## PROBLEM REQUIREMENTS
Repeat the lines below exactly as written, please, from the line with "Blush (685, 101)" to the line with "Vorige (335, 164)", both lines included, and no others.

Stored dataset items:
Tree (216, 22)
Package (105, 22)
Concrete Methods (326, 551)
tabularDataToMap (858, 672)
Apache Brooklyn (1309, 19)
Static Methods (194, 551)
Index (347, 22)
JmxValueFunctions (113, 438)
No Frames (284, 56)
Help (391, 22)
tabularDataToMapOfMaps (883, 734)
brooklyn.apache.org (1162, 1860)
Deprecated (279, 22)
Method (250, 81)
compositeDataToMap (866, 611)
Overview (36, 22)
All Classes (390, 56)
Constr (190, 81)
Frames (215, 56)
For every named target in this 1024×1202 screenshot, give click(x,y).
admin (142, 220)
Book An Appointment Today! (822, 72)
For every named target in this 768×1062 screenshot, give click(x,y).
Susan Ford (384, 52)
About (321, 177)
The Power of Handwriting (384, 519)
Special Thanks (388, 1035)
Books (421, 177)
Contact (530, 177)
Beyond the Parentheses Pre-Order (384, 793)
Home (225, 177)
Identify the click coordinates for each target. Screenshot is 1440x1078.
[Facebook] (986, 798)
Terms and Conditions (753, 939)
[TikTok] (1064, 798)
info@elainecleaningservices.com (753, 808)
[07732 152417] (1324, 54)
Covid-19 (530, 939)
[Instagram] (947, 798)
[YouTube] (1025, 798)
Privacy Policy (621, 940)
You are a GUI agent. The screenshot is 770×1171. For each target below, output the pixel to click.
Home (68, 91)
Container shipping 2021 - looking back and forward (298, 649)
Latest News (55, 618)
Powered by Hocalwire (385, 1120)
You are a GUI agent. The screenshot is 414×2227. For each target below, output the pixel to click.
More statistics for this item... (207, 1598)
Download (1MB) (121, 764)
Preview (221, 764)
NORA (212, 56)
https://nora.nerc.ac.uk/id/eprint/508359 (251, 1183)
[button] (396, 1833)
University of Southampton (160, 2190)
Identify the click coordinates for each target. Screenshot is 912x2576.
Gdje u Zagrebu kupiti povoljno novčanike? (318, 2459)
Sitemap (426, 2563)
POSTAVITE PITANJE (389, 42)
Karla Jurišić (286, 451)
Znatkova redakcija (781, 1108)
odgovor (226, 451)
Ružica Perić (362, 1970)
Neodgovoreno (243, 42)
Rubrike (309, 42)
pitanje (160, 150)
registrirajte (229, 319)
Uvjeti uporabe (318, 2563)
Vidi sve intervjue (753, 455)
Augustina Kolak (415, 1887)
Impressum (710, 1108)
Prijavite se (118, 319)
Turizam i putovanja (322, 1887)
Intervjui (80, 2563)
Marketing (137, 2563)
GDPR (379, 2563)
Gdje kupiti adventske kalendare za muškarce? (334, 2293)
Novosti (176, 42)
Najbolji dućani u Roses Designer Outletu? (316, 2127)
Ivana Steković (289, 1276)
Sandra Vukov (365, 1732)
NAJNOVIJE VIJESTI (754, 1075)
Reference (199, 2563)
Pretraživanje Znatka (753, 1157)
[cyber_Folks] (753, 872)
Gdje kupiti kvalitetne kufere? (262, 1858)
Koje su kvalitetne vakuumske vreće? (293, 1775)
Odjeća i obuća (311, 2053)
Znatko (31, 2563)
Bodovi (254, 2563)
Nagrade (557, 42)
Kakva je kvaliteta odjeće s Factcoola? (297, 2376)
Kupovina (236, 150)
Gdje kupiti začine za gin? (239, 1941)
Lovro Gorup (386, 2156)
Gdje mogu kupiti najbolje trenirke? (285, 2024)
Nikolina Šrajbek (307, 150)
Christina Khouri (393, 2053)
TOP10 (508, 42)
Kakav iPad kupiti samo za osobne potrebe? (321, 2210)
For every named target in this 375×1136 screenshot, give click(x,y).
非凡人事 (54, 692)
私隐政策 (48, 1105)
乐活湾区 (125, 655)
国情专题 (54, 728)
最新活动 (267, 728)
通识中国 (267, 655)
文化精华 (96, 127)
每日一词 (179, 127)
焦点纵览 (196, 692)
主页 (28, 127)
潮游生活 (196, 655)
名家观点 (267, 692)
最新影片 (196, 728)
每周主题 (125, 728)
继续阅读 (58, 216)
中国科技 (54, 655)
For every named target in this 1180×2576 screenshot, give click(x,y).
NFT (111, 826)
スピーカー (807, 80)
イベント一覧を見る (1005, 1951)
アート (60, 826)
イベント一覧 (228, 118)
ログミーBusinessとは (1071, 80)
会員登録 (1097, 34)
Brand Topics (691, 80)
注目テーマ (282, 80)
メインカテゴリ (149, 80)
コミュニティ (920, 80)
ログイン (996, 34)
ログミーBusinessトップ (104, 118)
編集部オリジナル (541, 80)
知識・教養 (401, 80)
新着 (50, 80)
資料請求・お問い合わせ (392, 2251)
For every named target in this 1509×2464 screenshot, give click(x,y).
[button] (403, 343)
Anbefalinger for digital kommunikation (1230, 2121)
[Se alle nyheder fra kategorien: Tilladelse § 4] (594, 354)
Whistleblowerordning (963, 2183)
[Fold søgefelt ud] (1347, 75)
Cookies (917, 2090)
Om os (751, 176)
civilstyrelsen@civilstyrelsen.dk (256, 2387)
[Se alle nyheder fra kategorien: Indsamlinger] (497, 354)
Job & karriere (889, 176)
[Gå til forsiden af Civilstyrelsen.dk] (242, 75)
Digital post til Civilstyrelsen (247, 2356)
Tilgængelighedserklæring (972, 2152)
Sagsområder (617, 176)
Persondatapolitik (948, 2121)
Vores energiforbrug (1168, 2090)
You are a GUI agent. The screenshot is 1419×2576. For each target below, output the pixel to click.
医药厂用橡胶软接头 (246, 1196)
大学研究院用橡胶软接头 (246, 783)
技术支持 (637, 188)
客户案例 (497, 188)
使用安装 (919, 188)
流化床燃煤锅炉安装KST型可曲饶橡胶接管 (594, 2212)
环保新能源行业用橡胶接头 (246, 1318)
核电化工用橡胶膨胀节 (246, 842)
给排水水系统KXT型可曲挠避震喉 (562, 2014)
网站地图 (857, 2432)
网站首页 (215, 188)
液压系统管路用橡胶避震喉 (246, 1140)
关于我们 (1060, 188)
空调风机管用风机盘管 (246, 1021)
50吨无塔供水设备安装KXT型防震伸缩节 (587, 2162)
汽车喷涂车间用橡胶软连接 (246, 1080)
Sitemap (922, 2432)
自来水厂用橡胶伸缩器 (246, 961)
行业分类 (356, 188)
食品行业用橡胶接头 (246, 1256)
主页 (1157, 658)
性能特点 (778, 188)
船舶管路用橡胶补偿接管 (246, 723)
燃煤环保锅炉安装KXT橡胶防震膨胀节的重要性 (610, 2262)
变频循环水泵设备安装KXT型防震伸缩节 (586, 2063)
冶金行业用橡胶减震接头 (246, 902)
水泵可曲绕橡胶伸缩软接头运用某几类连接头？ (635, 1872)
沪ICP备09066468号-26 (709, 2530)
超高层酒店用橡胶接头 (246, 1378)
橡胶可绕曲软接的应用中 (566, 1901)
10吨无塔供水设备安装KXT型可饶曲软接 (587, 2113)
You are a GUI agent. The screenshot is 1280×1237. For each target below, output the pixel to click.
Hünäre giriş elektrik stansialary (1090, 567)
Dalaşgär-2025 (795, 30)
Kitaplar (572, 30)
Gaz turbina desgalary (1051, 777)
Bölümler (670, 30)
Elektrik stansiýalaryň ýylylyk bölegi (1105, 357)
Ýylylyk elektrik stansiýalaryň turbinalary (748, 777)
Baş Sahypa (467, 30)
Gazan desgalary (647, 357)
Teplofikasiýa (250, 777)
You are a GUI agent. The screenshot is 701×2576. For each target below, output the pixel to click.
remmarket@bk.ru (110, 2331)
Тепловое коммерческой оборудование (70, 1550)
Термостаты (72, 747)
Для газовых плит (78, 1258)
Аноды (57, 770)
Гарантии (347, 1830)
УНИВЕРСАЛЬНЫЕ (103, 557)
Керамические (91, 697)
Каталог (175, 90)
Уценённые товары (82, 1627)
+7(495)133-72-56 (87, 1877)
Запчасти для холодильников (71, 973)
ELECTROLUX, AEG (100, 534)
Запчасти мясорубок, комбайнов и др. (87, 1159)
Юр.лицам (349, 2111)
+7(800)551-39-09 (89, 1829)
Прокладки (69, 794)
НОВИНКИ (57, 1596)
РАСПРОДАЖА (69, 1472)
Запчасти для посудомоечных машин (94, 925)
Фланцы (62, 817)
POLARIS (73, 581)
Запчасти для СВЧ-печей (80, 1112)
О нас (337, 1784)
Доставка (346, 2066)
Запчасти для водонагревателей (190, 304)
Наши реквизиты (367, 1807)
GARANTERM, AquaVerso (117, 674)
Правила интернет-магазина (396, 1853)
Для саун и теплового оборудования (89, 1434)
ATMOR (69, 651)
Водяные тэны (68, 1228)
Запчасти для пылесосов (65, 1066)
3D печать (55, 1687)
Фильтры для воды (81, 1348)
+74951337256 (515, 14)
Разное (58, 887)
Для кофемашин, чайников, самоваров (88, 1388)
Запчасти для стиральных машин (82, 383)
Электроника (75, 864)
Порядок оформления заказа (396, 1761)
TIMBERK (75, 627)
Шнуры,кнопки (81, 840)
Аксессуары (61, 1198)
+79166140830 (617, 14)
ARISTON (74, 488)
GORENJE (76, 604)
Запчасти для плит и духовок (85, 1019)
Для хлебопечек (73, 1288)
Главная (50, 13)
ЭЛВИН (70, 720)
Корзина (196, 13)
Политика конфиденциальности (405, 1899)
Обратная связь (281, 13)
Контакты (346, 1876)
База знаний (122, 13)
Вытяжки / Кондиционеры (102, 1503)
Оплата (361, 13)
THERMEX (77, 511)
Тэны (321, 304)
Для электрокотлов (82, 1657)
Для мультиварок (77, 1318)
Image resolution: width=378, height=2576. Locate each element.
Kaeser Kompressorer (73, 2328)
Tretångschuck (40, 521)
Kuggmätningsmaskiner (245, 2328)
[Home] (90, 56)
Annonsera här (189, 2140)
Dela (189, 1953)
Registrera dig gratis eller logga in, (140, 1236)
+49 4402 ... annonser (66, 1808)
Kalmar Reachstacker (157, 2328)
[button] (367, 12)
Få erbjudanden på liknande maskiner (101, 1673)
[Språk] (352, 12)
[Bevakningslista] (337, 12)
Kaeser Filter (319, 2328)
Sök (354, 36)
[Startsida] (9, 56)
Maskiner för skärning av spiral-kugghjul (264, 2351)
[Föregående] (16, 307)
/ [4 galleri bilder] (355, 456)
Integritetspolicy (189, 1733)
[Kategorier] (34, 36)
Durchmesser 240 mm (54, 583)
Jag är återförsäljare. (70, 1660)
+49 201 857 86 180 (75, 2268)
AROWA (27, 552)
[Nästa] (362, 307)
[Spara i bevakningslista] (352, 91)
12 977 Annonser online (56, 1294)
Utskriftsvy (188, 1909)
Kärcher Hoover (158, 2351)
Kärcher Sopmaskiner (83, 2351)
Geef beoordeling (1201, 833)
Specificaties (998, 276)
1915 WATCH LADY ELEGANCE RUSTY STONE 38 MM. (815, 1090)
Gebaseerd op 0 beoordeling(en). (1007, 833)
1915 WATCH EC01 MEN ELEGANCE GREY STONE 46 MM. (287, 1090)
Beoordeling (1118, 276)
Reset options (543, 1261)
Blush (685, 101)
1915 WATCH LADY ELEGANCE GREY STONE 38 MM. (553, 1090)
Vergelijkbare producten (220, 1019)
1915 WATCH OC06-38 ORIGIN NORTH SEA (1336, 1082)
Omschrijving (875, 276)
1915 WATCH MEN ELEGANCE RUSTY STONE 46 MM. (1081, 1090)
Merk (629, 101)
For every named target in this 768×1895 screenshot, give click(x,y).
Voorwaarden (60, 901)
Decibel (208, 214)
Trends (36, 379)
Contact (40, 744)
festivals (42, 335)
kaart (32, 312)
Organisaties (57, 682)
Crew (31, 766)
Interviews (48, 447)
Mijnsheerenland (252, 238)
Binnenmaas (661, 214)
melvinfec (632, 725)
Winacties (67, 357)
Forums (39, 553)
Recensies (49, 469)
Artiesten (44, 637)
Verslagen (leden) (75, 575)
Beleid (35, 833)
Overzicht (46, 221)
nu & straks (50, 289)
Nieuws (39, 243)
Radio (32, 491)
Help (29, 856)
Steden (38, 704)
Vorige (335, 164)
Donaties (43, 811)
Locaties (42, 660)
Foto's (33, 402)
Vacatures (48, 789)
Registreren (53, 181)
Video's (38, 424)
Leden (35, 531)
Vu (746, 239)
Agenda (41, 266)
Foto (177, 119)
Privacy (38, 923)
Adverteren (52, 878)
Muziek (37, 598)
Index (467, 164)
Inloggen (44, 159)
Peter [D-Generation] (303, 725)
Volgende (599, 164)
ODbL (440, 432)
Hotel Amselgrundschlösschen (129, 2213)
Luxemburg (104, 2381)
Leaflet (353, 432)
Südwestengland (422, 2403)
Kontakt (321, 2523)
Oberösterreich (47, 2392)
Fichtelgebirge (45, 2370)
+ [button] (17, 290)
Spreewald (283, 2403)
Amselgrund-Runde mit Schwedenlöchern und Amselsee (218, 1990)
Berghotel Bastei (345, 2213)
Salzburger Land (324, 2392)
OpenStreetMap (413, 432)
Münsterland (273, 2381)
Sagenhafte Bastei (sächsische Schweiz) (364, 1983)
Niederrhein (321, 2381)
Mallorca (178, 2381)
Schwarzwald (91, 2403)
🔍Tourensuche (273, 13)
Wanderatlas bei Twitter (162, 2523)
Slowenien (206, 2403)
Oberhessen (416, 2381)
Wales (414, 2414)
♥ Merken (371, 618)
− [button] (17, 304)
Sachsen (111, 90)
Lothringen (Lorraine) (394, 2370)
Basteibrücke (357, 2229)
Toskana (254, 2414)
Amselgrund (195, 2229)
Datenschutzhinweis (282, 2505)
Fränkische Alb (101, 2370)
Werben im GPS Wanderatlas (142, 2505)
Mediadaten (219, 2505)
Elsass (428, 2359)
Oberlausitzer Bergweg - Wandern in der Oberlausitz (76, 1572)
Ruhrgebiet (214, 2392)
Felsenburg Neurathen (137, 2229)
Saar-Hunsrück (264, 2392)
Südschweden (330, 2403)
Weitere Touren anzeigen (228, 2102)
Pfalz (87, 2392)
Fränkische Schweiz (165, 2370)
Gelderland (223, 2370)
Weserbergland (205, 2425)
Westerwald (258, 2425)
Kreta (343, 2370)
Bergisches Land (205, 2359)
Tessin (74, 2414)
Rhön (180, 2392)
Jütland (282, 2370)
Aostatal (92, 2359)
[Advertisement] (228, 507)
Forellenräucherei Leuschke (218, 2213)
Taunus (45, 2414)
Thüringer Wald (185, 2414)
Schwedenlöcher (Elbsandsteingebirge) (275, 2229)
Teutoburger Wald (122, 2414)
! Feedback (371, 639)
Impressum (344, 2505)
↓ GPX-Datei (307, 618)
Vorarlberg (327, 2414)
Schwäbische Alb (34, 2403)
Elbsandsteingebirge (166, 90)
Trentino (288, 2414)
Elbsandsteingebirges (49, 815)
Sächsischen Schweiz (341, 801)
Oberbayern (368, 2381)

## ANSWER SECTION
Blush (685, 101)
1915 WATCH LADY ELEGANCE GREY STONE 38 MM. (553, 1090)
Vergelijkbare producten (220, 1019)
1915 WATCH OC06-38 ORIGIN NORTH SEA (1336, 1082)
Omschrijving (875, 276)
1915 WATCH MEN ELEGANCE RUSTY STONE 46 MM. (1081, 1090)
Merk (629, 101)
For every named target in this 768×1895 screenshot, give click(x,y).
Voorwaarden (60, 901)
Decibel (208, 214)
Trends (36, 379)
Contact (40, 744)
festivals (42, 335)
kaart (32, 312)
Organisaties (57, 682)
Crew (31, 766)
Interviews (48, 447)
Mijnsheerenland (252, 238)
Binnenmaas (661, 214)
melvinfec (632, 725)
Winacties (67, 357)
Forums (39, 553)
Recensies (49, 469)
Artiesten (44, 637)
Verslagen (leden) (75, 575)
Beleid (35, 833)
Overzicht (46, 221)
nu & straks (50, 289)
Nieuws (39, 243)
Radio (32, 491)
Help (29, 856)
Steden (38, 704)
Vorige (335, 164)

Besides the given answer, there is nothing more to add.